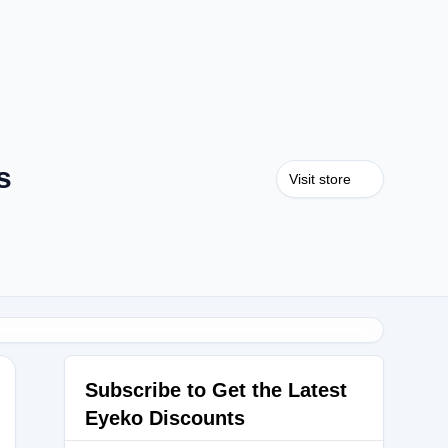
s
Visit store
Subscribe to Get the Latest
Eyeko Discounts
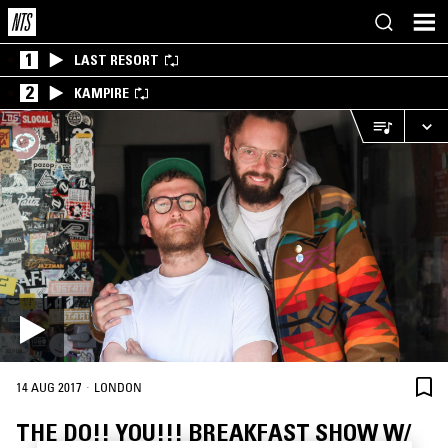
1
LAST RESORT
2
KAMPIRE
·
14 AUG 2017
LONDON
THE DO!! YOU!!! BREAKFAST SHOW W/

##############################

#### Activity
Output all of the data word for word, excluding any pictures.

#### Worked solution
s
Visit store
Subscribe to Get the Latest
Eyeko Discounts
1
LAST RESORT
2
KAMPIRE
·
14 AUG 2017
LONDON
THE DO!! YOU!!! BREAKFAST SHOW W/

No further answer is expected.